Auf der senegalesischen Seite läuft alles wieder Erwarten glatt, ich habe mir in Deutschland ein Carnet de Passage, eine Art Reisepass für das Auto, organisiert. Wir treffen andere Reisende aus Europa, die dies nicht haben und jetzt an der Grenze gestrandet sind. Sie sind gefundenes Fressen für die senegalesischen Zöllnern und werden ausnahmslos vor drei Möglichkeiten gestellt. Ihr Auto bleibt an der Grenze stehen und sie reisen ohne es weiter. Ihnen wird ein Begleitfahrzeug gestellt, dass sie innerhalb weniger Tage durch den Senegal eskortiert und sicherstellt, dass sie mitsamt ihrem eigenen Auto wieder ausreisen. Möglichkeit drei, sie erkaufen für einen hohen dreistelligen Betrag einen Passierschein und dürfen sich dann für eine bestimmte Zeit frei, mit ihrem Auto, im Senegal bewegen. Dies alles soll es Autoschiebern aus Europa, so schwer wie möglich machen, Fahrzeuge zollfrei zu importieren und im Senegal zu verkaufen.

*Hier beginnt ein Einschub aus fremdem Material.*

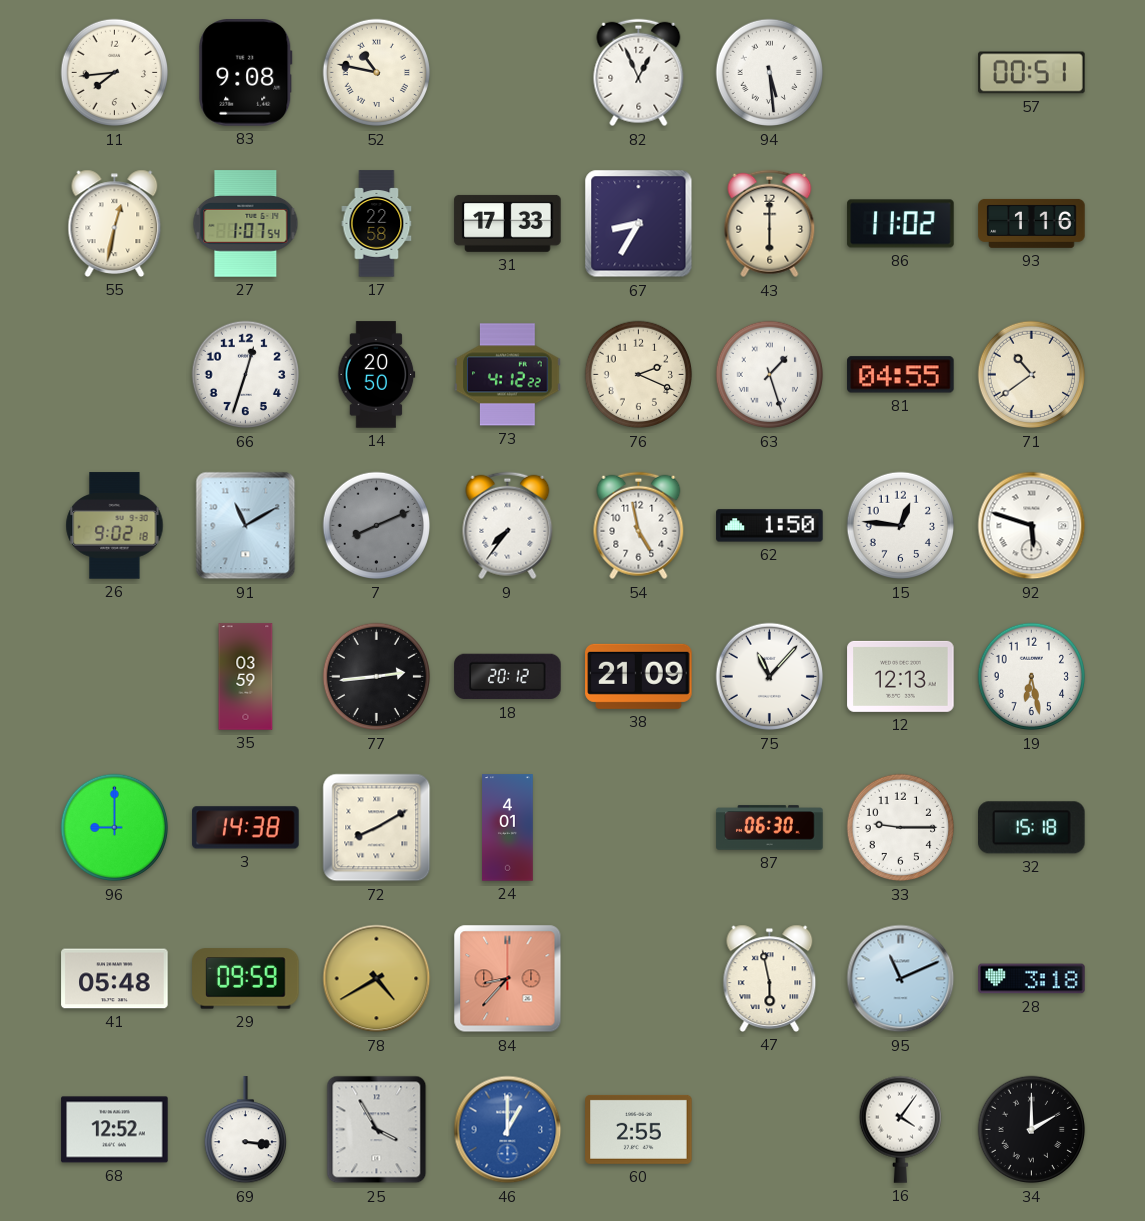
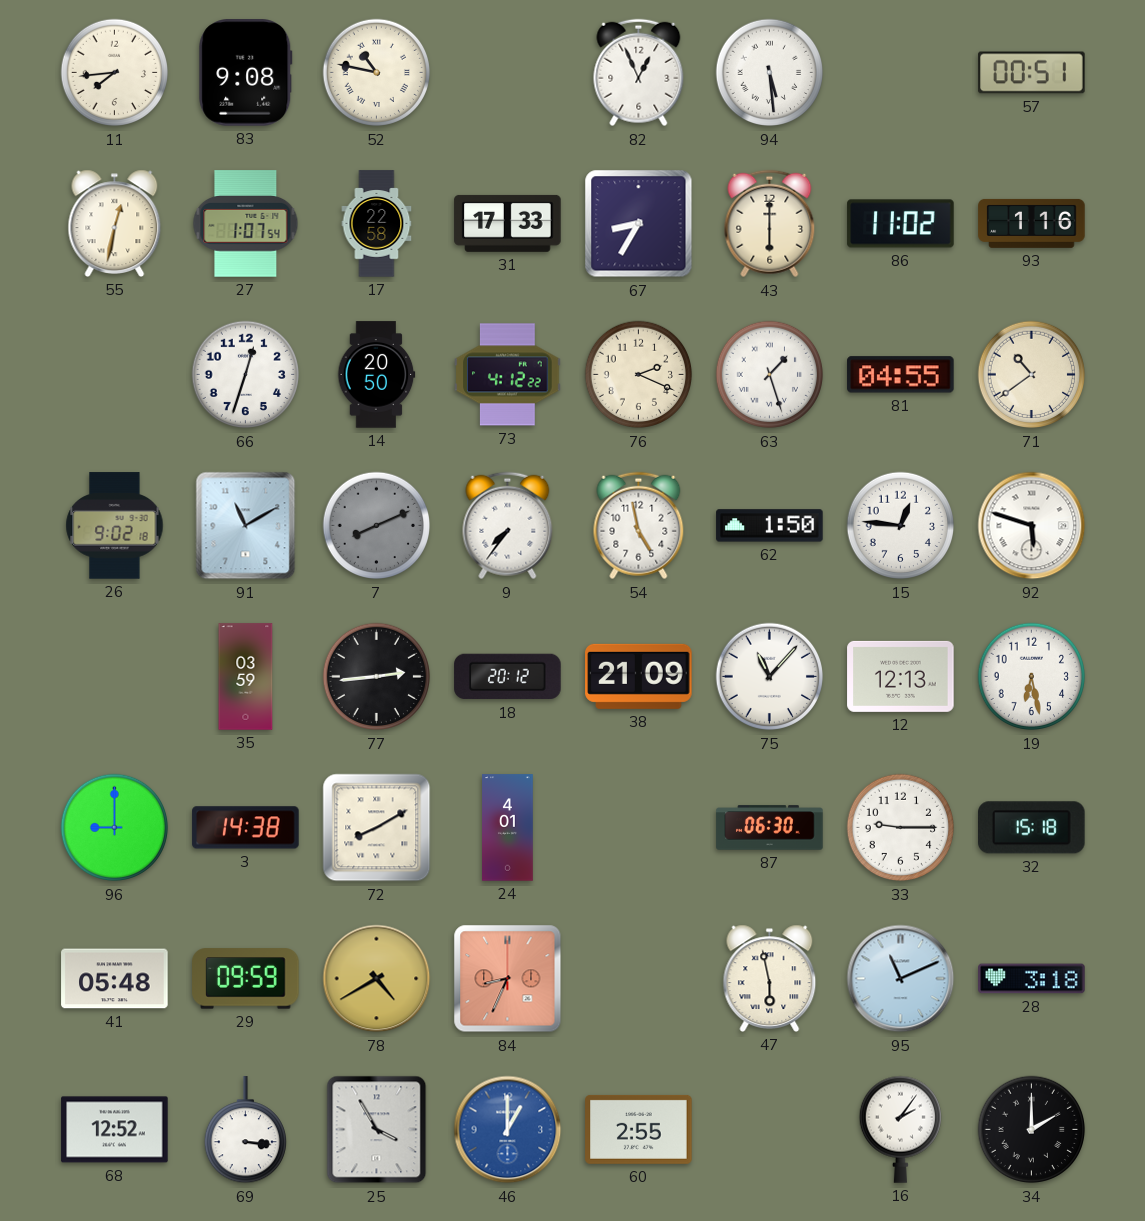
84: 8:37 -> 8:34
16: 4:06 -> 2:06
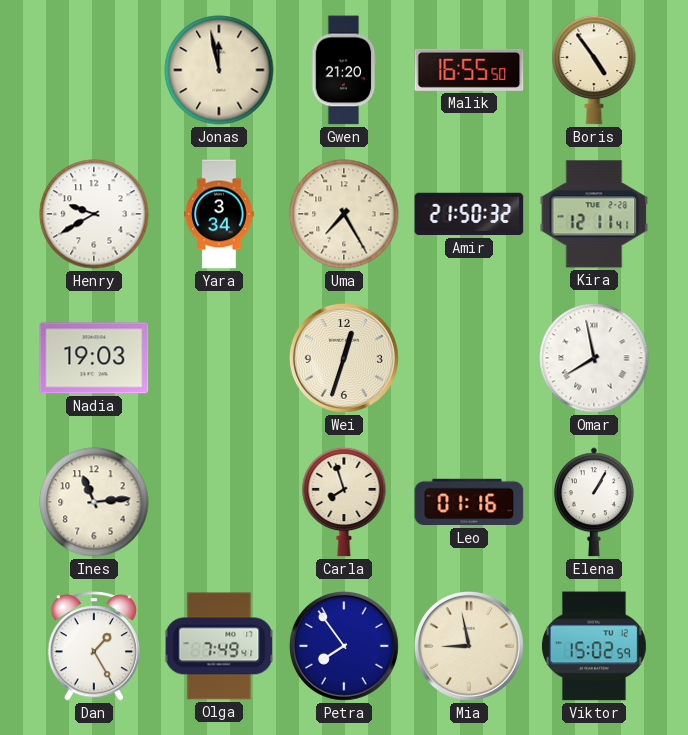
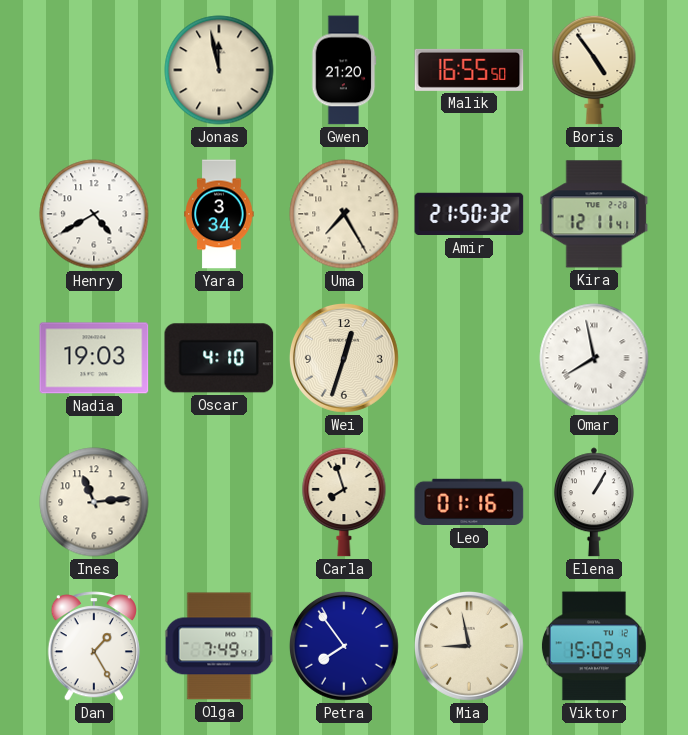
Henry: 9:40 -> 4:40
Oscar: none -> 4:10
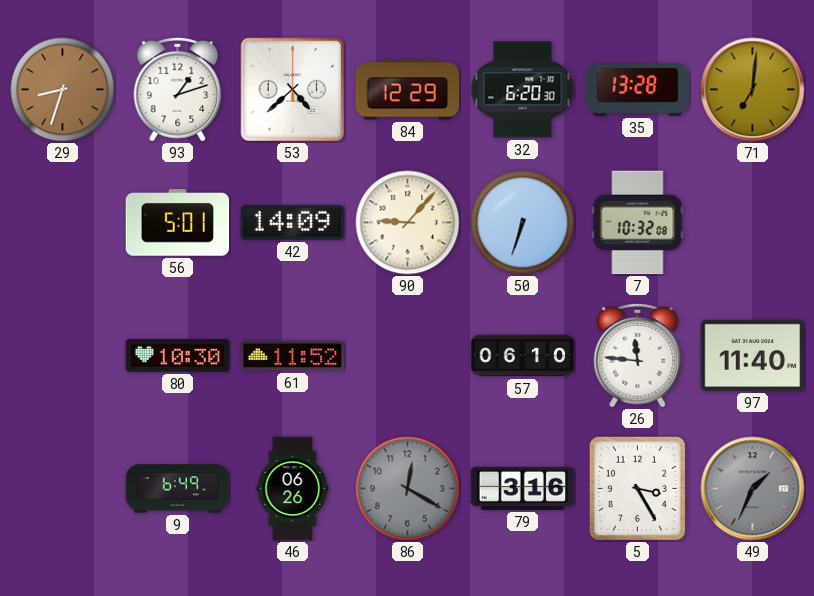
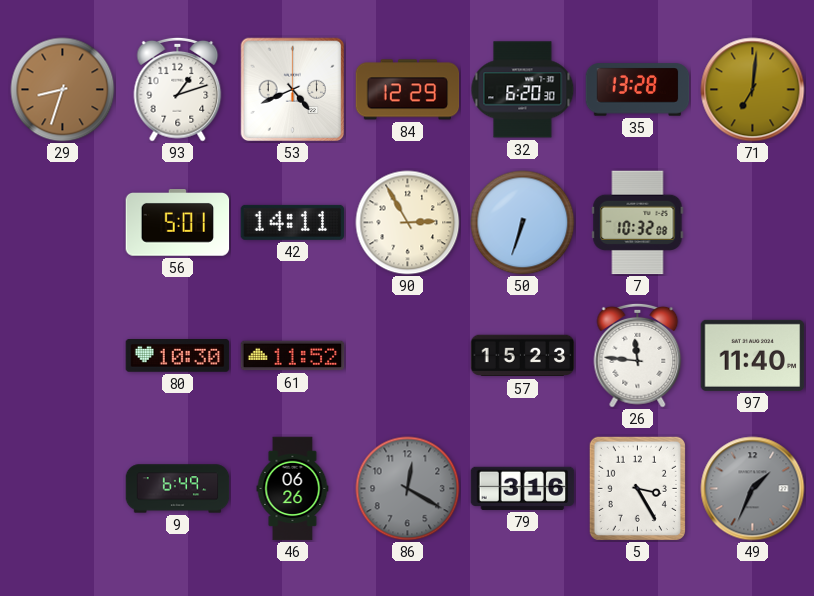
53: 4:38 -> 4:41
42: 14:09 -> 14:11
90: 9:07 -> 2:55
57: 06:10 -> 15:23
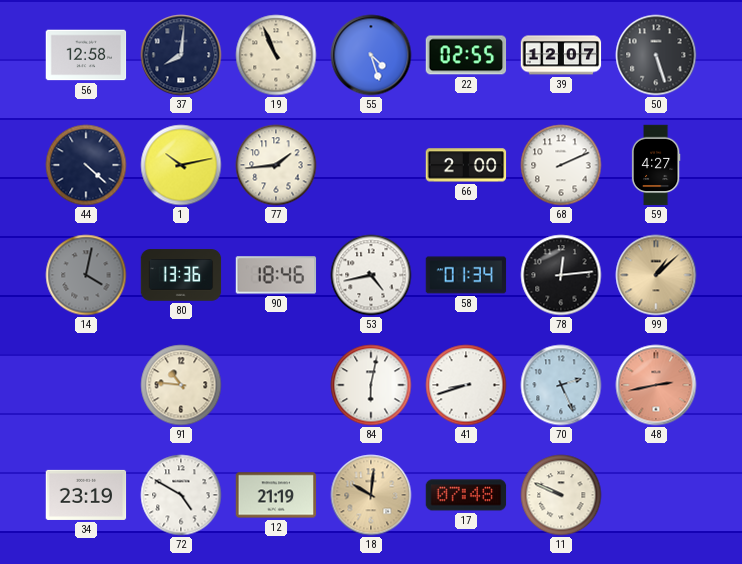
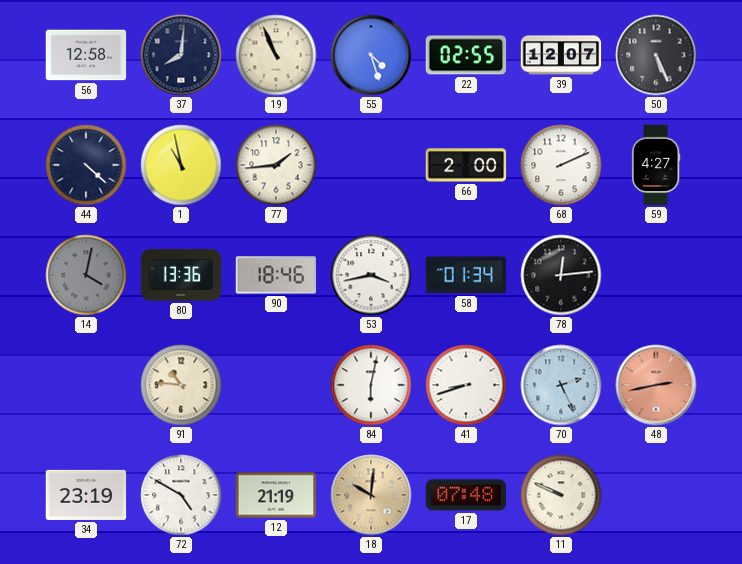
50: 5:27 -> 5:26
1: 10:13 -> 10:58
53: 4:43 -> 3:43
99: 1:08 -> none
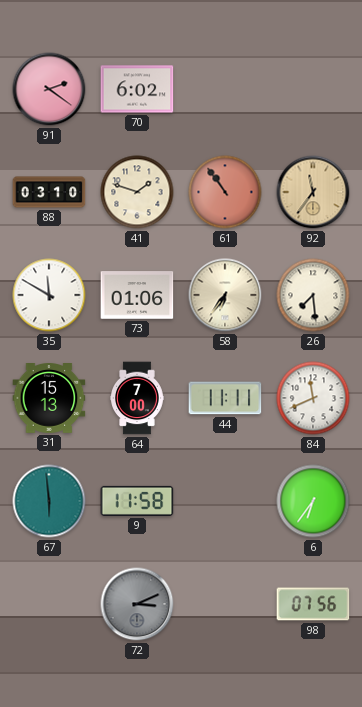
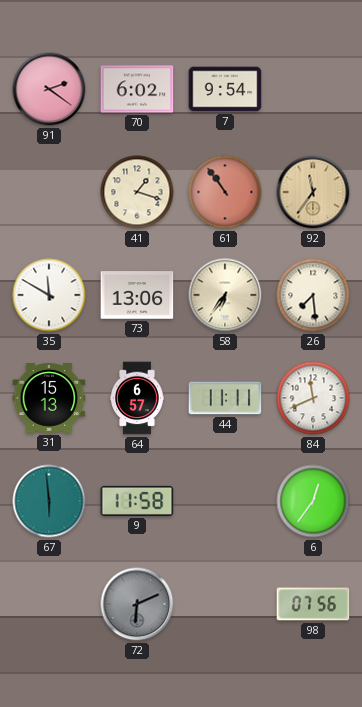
7: none -> 9:54
88: 03:10 -> none
41: 1:48 -> 1:18
73: 01:06 -> 13:06
64: 7:00 -> 6:57
6: 6:36 -> 12:36
72: 3:11 -> 6:11
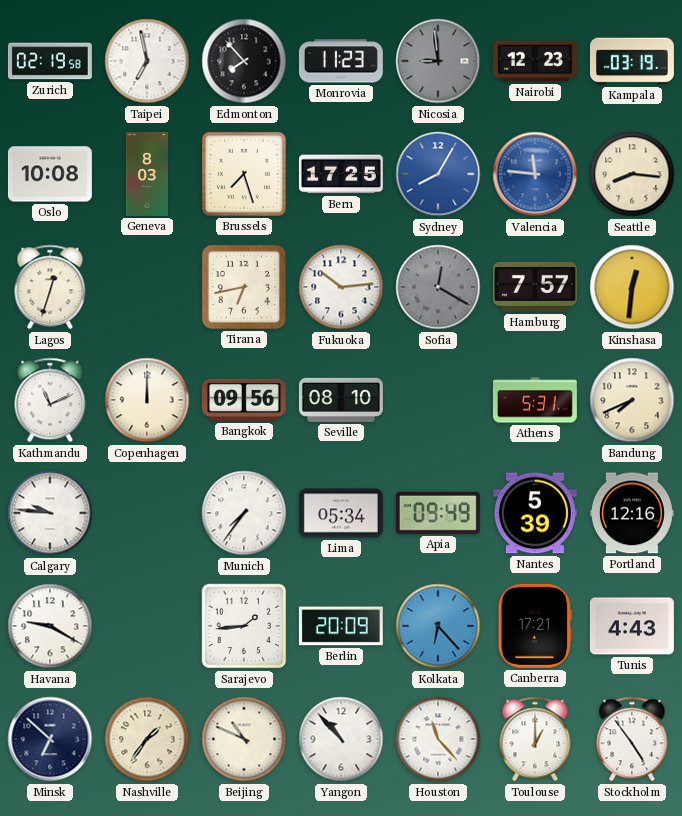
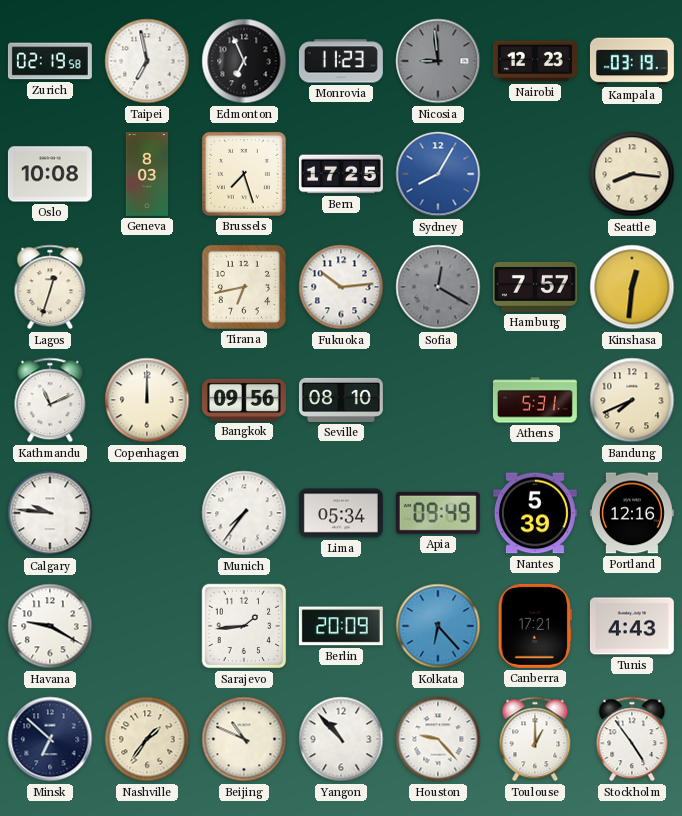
Edmonton: 7:53 -> 6:56
Valencia: 11:46 -> none
Houston: 11:23 -> 9:23
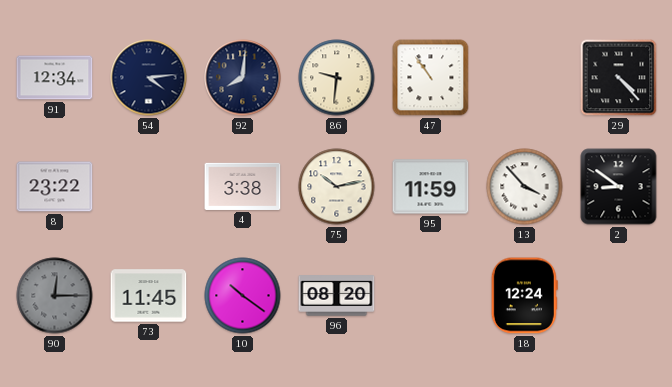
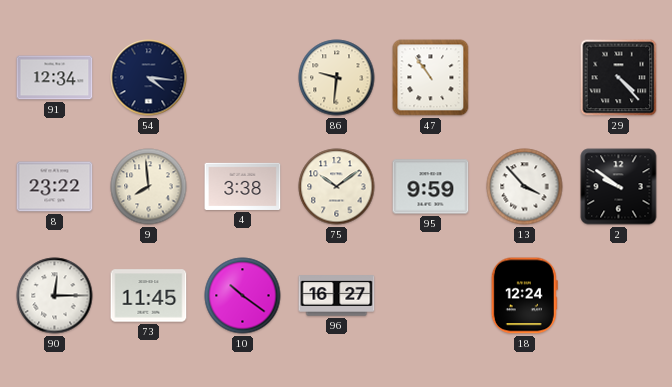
54: 4:14 -> 4:16
92: 8:01 -> none
9: none -> 7:59
75: 10:13 -> 10:09
95: 11:59 -> 9:59
2: 8:51 -> 9:51
90 dial: grey -> white
96: 08:20 -> 16:27
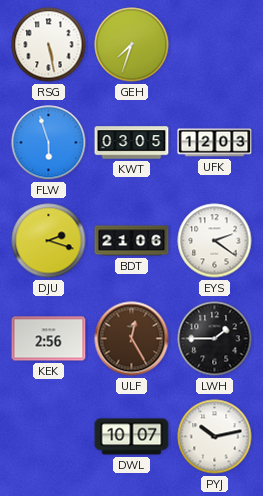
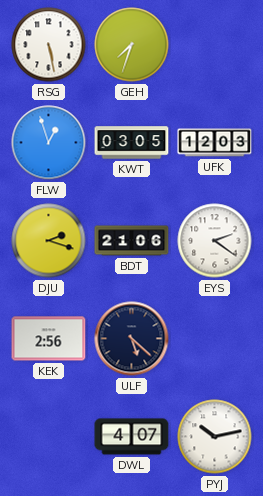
FLW: 5:57 -> 12:57
ULF: 12:25 -> 5:22
ULF dial: brown -> navy
LWH: 1:45 -> none
DWL: 10:07 -> 4:07
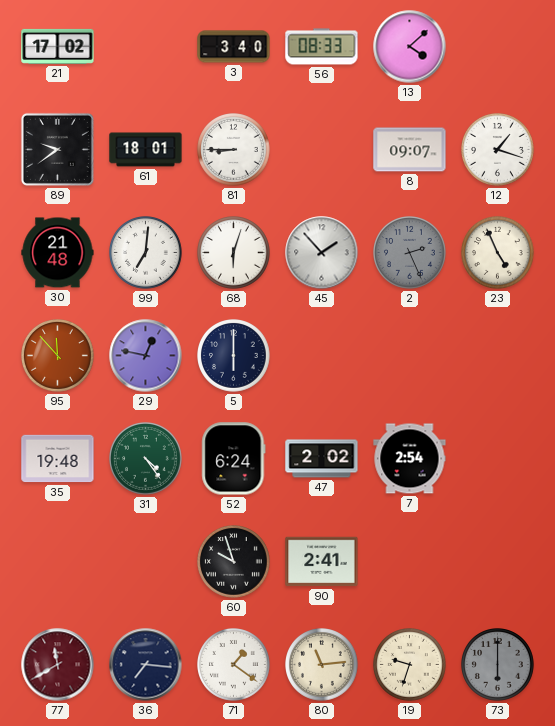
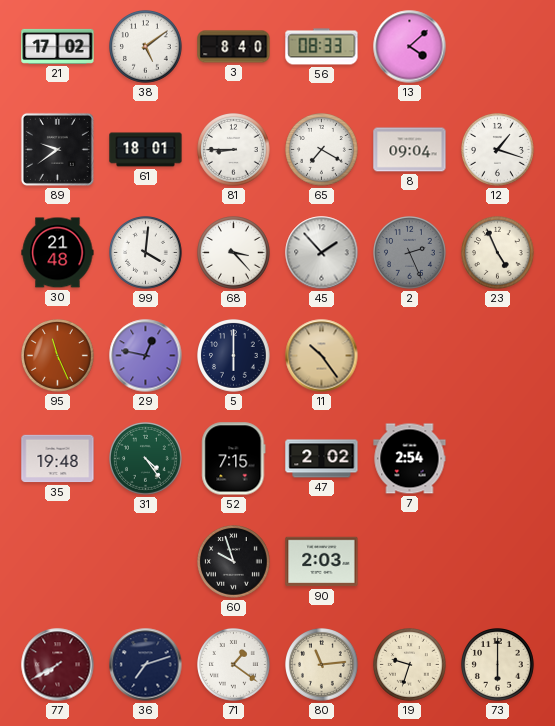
38: none -> 5:09
3: 3:40 -> 8:40
65: none -> 7:20
8: 09:07 -> 09:04
99: 7:01 -> 4:01
68: 6:03 -> 3:23
95: 11:53 -> 11:26
11: none -> 10:24
52: 6:24 -> 7:15
90: 2:41 -> 2:03
77: 11:40 -> 7:40
36: 7:16 -> 7:12
73 dial: grey -> cream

Nils und ich kommen nachts in Dakar an, es ist schon mein drittes Mal in der westafrikanischen Metropole. Wir treffen Bacary, einen langjährigen Geschäftspartner meiner Firma. Er organisiert uns für die nächsten Tage ein kleines Apartment und wir verbringen die ersten Nächte seit langem nicht im Auto. Ich beantrage das in ganz Afrika nicht ganz einfach zu bekommenden Visa für Kamerun. Was allerdings bedeutet 18 Kilometer durch die Stadt zu fahren und das zwei Tage später noch einmal um meinen Pass wieder abzuholen. Jede Fahrt mit dem Auto, egal ob zwei oder zehn Kilometer, gleicht einem Tagesausflug. Zwischen den sich stauenden Autos, rennen Verkäufer auf und ab, von Türklinken über Toilettenpapier gibt es einfach alles, man kann einen ganzen Hausstand auch der Straße erwerben.
Straßenkinder, sie sind höchstens zehn Jahre alt, mit zerrissener und verdreckter Kleidung, oft mit dem noch kleineren Bruder oder Schwester an der Hand, klopfen an die Scheiben. Große, schwarze Augen schauen einen so herzzerreißend an, das es nahezu unmöglich ist, sie zu ignorieren. Das weiße in ihren Augen scheint dabei oft der einzig saubere Punkt an ihrem Körper zu sein. Dazwischen überholen links und rechts in atemberaubender Geschwindigkeit Motorroller, die wohl einzige Möglichkeit sich schnell fortzubewegen.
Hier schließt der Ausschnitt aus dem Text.